§ **Task objective**: Please output exactly the lines from the one containing "Segment <item>pancreas</item> and" through the end of the records below, leaving out any pictures.

********

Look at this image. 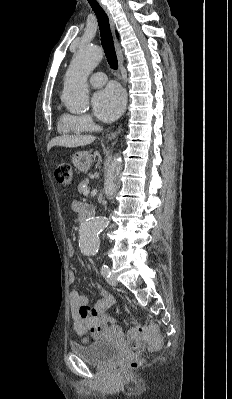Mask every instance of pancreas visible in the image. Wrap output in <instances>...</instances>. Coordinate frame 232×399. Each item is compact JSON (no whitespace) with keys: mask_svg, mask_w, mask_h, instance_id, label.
I'll return each mask as SVG.
<instances>
[{"mask_svg":"<svg viewBox=\"0 0 232 399\" xmlns=\"http://www.w3.org/2000/svg\"><path fill=\"white\" fill-rule=\"evenodd\" d=\"M88 184H89L88 178H87V180H84V182H81V184H79V186H78L79 194H83V192H85V190H87L86 186H88Z\"/></svg>","mask_w":232,"mask_h":399,"instance_id":"pancreas-1","label":"pancreas"}]
</instances>
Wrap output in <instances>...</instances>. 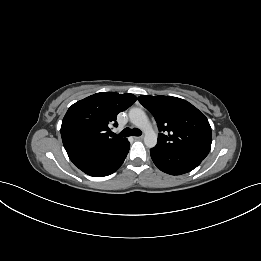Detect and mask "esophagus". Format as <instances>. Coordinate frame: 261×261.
<instances>
[{
	"label": "esophagus",
	"mask_w": 261,
	"mask_h": 261,
	"mask_svg": "<svg viewBox=\"0 0 261 261\" xmlns=\"http://www.w3.org/2000/svg\"><path fill=\"white\" fill-rule=\"evenodd\" d=\"M134 139H135V140H142V139H143V136H135Z\"/></svg>",
	"instance_id": "1"
}]
</instances>
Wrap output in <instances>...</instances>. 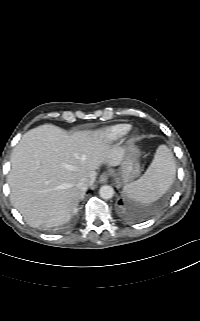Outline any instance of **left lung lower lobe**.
Wrapping results in <instances>:
<instances>
[{
	"mask_svg": "<svg viewBox=\"0 0 200 321\" xmlns=\"http://www.w3.org/2000/svg\"><path fill=\"white\" fill-rule=\"evenodd\" d=\"M118 203H119V205H123V202H122V201H119Z\"/></svg>",
	"mask_w": 200,
	"mask_h": 321,
	"instance_id": "obj_1",
	"label": "left lung lower lobe"
}]
</instances>
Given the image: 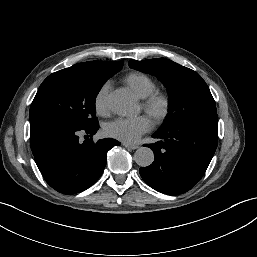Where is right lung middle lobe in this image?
I'll return each mask as SVG.
<instances>
[{
    "label": "right lung middle lobe",
    "instance_id": "dd1d6c3e",
    "mask_svg": "<svg viewBox=\"0 0 257 257\" xmlns=\"http://www.w3.org/2000/svg\"><path fill=\"white\" fill-rule=\"evenodd\" d=\"M113 75H101L77 64L49 75L31 104L30 122L52 121L79 129L98 124L95 98Z\"/></svg>",
    "mask_w": 257,
    "mask_h": 257
}]
</instances>
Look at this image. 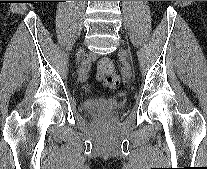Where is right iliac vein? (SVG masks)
Here are the masks:
<instances>
[{"label":"right iliac vein","mask_w":207,"mask_h":169,"mask_svg":"<svg viewBox=\"0 0 207 169\" xmlns=\"http://www.w3.org/2000/svg\"><path fill=\"white\" fill-rule=\"evenodd\" d=\"M83 53H84V48H80L79 50H78V52H77V59L79 60L80 59V57L83 55ZM86 73L87 72H84V73H80V75H79V77H80V79L81 80H85L86 79Z\"/></svg>","instance_id":"right-iliac-vein-1"}]
</instances>
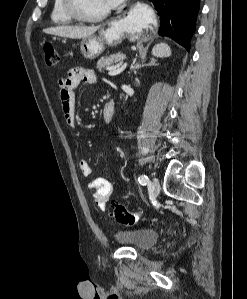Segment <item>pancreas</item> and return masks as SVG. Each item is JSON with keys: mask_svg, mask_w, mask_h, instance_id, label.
I'll return each instance as SVG.
<instances>
[{"mask_svg": "<svg viewBox=\"0 0 247 299\" xmlns=\"http://www.w3.org/2000/svg\"><path fill=\"white\" fill-rule=\"evenodd\" d=\"M125 54L117 53L107 57H102L97 62V68L101 72L104 69L109 68L112 64L122 61L125 59Z\"/></svg>", "mask_w": 247, "mask_h": 299, "instance_id": "obj_1", "label": "pancreas"}]
</instances>
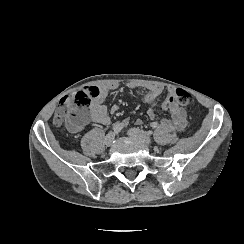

********

§ **Final answer**:
Segment <item>pancreas</item> and return masks as SVG. Each item is JSON with keys: mask_svg, mask_w, mask_h, instance_id, label.
I'll return each instance as SVG.
<instances>
[{"mask_svg": "<svg viewBox=\"0 0 247 299\" xmlns=\"http://www.w3.org/2000/svg\"><path fill=\"white\" fill-rule=\"evenodd\" d=\"M125 54L117 53L107 57H102L97 62V68L101 72L104 69L109 68L112 64L122 61L125 59Z\"/></svg>", "mask_w": 247, "mask_h": 299, "instance_id": "obj_1", "label": "pancreas"}]
</instances>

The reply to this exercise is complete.